# What do you want this season?



## trojanpopcorn (Sep 18, 2007)

What fashion items are on your wishlist for the autumn season?


----------



## trojanpopcorn (Sep 18, 2007)

I'd like:

Some new flats in a brown or gold shade
A little woolly hat
Some big chunky jewellery
A black jacket


----------



## Shimmer (Sep 18, 2007)

I need a new trench. I want white, but will probably get black. 

I want a new pair of black knee high boots, but that's TOTALLY a want, because I certainly don't need them. I've got a gorgeous pair. 
	

	
	
		
		

		
			





I need some new jewelry/accessories. I'm so fickle about  that stuff though that I never buy it. 

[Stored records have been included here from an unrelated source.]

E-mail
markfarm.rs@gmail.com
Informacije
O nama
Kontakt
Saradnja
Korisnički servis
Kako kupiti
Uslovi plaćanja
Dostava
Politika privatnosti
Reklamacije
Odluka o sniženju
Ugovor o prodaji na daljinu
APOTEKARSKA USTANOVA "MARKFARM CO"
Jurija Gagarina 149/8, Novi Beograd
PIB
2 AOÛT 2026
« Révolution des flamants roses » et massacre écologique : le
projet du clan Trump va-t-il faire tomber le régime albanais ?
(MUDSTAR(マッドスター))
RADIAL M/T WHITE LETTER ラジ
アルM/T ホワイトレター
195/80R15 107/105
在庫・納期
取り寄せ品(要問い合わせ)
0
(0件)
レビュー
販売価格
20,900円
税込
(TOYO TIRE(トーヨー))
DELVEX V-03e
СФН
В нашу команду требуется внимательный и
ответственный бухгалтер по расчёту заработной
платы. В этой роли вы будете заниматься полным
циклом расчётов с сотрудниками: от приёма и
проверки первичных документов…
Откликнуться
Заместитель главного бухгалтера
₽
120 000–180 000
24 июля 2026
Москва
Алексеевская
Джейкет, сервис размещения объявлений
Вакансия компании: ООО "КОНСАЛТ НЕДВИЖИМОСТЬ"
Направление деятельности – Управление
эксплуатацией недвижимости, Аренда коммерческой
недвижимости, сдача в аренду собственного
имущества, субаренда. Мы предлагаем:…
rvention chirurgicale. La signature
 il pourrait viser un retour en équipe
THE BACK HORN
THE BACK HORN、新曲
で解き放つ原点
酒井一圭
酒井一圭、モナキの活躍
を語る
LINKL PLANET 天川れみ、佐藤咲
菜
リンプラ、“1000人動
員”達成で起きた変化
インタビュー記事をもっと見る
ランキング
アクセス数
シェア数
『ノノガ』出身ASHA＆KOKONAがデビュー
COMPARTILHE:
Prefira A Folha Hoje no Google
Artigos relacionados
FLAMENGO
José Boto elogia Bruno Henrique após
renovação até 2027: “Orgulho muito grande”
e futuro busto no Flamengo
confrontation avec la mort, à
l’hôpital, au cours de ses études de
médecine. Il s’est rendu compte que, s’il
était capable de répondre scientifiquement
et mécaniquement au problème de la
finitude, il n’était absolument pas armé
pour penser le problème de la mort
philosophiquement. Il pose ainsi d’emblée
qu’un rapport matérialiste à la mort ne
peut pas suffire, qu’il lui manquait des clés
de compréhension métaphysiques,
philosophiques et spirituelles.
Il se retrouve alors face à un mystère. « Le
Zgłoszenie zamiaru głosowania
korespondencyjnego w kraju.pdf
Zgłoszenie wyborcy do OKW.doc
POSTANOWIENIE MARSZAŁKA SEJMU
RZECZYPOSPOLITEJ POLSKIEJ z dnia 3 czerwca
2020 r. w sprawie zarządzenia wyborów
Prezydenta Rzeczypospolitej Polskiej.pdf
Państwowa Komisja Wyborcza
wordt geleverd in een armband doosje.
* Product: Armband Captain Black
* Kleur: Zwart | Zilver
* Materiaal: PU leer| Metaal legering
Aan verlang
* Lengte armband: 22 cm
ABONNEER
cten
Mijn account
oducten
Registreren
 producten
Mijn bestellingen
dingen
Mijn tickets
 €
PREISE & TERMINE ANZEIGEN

I hate flats, I can't walk in them (it's pathetic. I can walk in 4 or 5 inch heels, but stumble all over the place in flats...) so I will likely continue avoiding that trend. 

Oh, and a new pair of La Sportiva Muiras for women. They're all the rage with the climbers I know.


----------



## CantAffordMAC (Sep 18, 2007)

i want a nice black jacket that ISN'T puffy like all of the young girls wear 

i want some boots--tall, ankle, I really don't care. I have some now, but they're old 

new makeup (just because i havent gotten any in forever)

a few new accessories-headbands, jewelry, purses

i want some more flat ballet shoes (everyone calls them that) in cute designs or fall colors

thats all I can think of right now


----------



## trojanpopcorn (Sep 18, 2007)

Shimmer- what are la sportiva muiras?  I don't think that trend has reached england yet......


----------



## j_absinthe (Sep 18, 2007)

I need a new coat. My old leather biker jacket from last year is totalled.

I'd like some more opera gloves too. I had a nice pair of brown kid leather ones but they got messed up painting in the lobby of some building downtown at 4 in the morning (Looptopia!!!)

I could also use a new belt, if for no other reason I need one. Some new gawdy Victorian style rings would be nice as well.

Other than that, it seems like Fall trends are finally catching up with me lol.


----------



## girlstar (Sep 18, 2007)

I want to be able to find brown dressy shoes that match with the dress/sweater I have picked out for my friend's Bowls Dinner in two weeks. But all the shoe stores here seem to be doing nothing but black heels, and that just won't work!! So I may end up doing brown flats, but those are almost as hard to find 
	

	
	
		
		

		
		
	


	




I'm sticking with the trend of long, bright coloured smocks that cover up my pudge and look cute. 
	

	
	
		
		

		
		
	


	




Also, I want a pair of Adidas Ipako Lace shoes. The white with pink stripe ones. Really bad. 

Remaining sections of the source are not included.